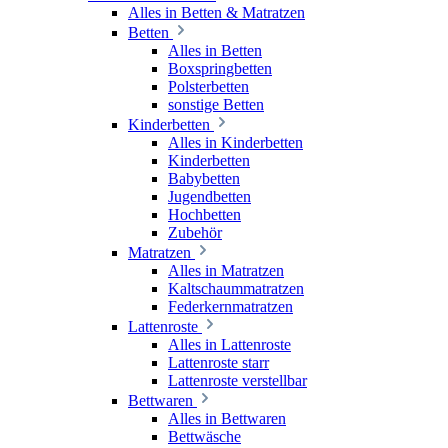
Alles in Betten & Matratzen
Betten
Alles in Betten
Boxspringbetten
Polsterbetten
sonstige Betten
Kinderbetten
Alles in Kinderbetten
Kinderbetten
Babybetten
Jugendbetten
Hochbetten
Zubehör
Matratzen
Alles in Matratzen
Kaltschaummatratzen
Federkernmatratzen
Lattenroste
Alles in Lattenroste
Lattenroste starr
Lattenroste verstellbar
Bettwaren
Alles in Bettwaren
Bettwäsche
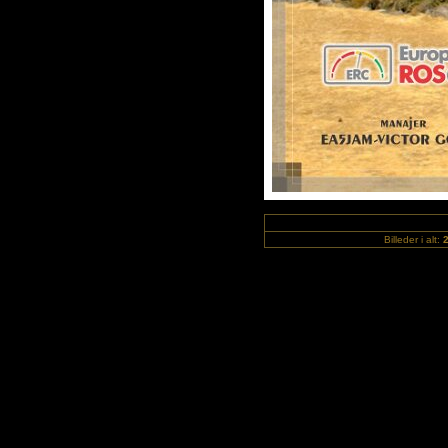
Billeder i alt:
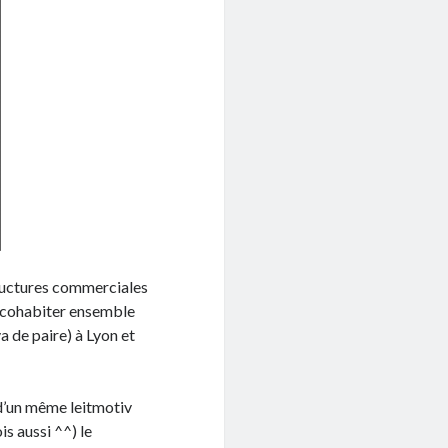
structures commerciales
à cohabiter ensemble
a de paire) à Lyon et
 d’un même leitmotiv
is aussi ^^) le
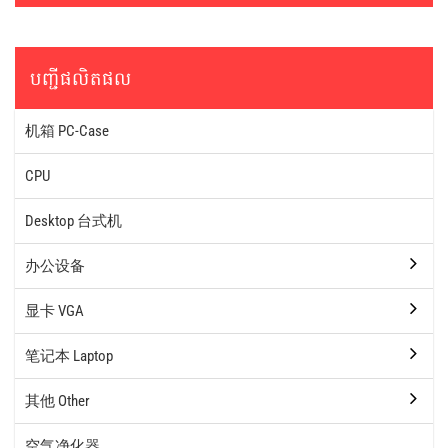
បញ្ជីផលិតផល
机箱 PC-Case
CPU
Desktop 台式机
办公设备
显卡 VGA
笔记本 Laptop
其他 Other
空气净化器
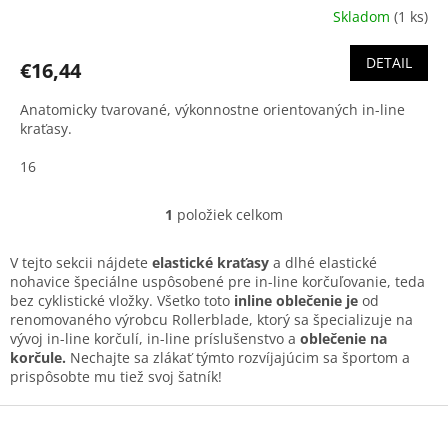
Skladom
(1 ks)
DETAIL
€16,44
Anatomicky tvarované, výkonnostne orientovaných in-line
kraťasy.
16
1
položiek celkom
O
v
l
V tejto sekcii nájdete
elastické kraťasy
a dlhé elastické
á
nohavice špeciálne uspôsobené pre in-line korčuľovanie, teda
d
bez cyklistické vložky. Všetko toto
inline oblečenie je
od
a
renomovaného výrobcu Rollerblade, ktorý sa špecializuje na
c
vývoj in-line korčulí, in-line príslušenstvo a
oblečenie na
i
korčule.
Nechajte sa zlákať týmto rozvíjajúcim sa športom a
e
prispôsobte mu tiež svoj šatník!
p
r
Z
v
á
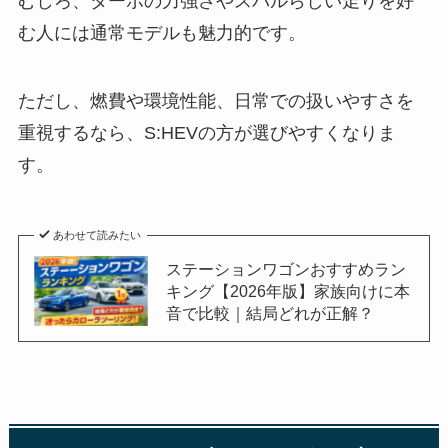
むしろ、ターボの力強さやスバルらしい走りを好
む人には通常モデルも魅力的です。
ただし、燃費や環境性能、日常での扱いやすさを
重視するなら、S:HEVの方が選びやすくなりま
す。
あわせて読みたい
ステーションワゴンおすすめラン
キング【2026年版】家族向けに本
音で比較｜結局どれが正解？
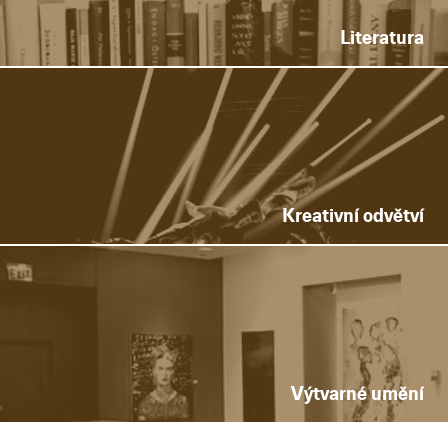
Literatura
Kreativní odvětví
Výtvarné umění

· · · · · · ·

Output the material verbatim, skipping the images.

#### [Task solution]
Alles in Betten & Matratzen
Betten
Alles in Betten
Boxspringbetten
Polsterbetten
sonstige Betten
Kinderbetten
Alles in Kinderbetten
Kinderbetten
Babybetten
Jugendbetten
Hochbetten
Zubehör
Matratzen
Alles in Matratzen
Kaltschaummatratzen
Federkernmatratzen
Lattenroste
Alles in Lattenroste
Lattenroste starr
Lattenroste verstellbar
Bettwaren
Alles in Bettwaren
Bettwäsche
Billeder i alt:
structures commerciales
à cohabiter ensemble
a de paire) à Lyon et
 d’un même leitmotiv
is aussi ^^) le
បញ្ជីផលិតផល
机箱 PC-Case
CPU
Desktop 台式机
办公设备
显卡 VGA
笔记本 Laptop
其他 Other
空气净化器
Skladom
(1 ks)
DETAIL
€16,44
Anatomicky tvarované, výkonnostne orientovaných in-line
kraťasy.
16
1
položiek celkom
O
v
l
V tejto sekcii nájdete
elastické kraťasy
a dlhé elastické
á
nohavice špeciálne uspôsobené pre in-line korčuľovanie, teda
d
bez cyklistické vložky. Všetko toto
inline oblečenie je
od
a
renomovaného výrobcu Rollerblade, ktorý sa špecializuje na
c
vývoj in-line korčulí, in-line príslušenstvo a
oblečenie na
i
korčule.
Nechajte sa zlákať týmto rozvíjajúcim sa športom a
e
prispôsobte mu tiež svoj šatník!
p
r
Z
v
á
むしろ、ターボの力強さやスバルらしい走りを好
む人には通常モデルも魅力的です。
ただし、燃費や環境性能、日常での扱いやすさを
重視するなら、S:HEVの方が選びやすくなりま
す。
あわせて読みたい
ステーションワゴンおすすめラン
キング【2026年版】家族向けに本
音で比較｜結局どれが正解？
Literatura
Kreativní odvětví
Výtvarné umění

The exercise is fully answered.